I woke up this morning at a wretched hour, noted that there’d been about a quarter-inch of rain, and decided that this, by Freya’s bodice, would be the day I would get around to doing something about the front lawn. There had been no sign of greening, except where patches of horrid weedage were poking their way through, and, well, the first words on the back of a sack of Turf Teaser, or whatever the hell it’s called, are FOR BEST RESULTS APPLY TO WET LAWN.

So I went back to sleep for an hour or two, remembered my pledge, duly rolled out the El Cheapo spreader, which has two settings (Not Enough and Overkill), dumped about 10 kg of the mystery crystals into its box, and ventured forth.

Not a wise decision.
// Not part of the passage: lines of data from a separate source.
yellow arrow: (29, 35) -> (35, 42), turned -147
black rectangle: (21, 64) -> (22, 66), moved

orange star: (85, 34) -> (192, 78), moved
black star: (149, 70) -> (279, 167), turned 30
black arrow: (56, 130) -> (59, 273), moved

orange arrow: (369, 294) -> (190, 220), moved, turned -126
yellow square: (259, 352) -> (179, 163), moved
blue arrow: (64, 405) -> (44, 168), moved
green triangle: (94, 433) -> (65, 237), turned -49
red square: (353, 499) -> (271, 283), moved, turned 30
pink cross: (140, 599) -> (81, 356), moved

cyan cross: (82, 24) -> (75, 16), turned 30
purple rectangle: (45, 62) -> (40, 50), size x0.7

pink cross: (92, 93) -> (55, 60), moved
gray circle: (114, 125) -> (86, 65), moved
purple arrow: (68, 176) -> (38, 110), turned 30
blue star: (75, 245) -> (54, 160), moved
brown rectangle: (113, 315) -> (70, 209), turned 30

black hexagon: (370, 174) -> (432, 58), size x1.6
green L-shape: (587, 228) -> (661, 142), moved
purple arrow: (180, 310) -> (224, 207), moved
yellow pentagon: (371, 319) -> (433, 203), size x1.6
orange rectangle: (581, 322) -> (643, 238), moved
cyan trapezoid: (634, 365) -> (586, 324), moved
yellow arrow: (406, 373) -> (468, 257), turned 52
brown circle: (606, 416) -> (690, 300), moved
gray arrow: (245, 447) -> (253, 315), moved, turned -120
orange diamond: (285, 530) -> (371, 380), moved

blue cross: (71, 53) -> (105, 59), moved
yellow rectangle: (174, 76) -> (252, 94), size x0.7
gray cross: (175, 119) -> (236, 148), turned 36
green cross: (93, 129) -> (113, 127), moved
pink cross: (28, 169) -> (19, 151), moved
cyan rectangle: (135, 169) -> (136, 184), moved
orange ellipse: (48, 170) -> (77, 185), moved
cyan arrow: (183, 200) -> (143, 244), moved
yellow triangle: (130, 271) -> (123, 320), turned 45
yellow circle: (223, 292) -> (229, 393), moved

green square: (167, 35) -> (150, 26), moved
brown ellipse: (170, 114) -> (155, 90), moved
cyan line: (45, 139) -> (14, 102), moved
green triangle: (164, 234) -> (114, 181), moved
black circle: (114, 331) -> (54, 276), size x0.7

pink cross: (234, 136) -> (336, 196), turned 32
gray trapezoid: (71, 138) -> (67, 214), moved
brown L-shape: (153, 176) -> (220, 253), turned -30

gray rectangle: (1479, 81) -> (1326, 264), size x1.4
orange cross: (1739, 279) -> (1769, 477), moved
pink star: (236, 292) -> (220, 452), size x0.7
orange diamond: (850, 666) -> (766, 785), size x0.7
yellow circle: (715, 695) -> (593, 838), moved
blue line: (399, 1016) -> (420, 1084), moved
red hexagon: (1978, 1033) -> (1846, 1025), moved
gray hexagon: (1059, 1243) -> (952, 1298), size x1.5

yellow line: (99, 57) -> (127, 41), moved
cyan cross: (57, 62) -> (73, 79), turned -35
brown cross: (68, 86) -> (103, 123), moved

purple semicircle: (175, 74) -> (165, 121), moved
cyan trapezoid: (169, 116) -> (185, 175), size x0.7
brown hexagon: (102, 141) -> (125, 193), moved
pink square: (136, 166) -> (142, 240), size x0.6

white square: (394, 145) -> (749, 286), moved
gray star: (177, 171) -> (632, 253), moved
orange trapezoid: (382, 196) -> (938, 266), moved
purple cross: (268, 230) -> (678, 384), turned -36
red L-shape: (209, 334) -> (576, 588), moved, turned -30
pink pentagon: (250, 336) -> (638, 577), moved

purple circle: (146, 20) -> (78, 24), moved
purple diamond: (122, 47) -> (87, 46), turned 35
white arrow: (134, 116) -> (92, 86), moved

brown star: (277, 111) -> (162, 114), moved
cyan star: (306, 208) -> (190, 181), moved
For where there is neither grass nor weed, rather a lot of area inasmuch as the old elm out front tends to suck up all the available moisture and we’ve been running about an inch below normal rainfall this year, there is a phenomenon called Mud, and we’re talking industrial-strength, sink-up-to-here, spawn of Harcourt Fenton-type mud. Add to this one further brilliant idea — “It’s not cold out, and it will be easier to clean up if I wear the ol’ sport sandals” — and, well, were there any Bigfoot sightings in the neighborhood, ’twas probably I.

Had I bothered to go back to the weather statistics, I might actually have seen that that quarter-inch of rain had tripled between initial decision and actual action.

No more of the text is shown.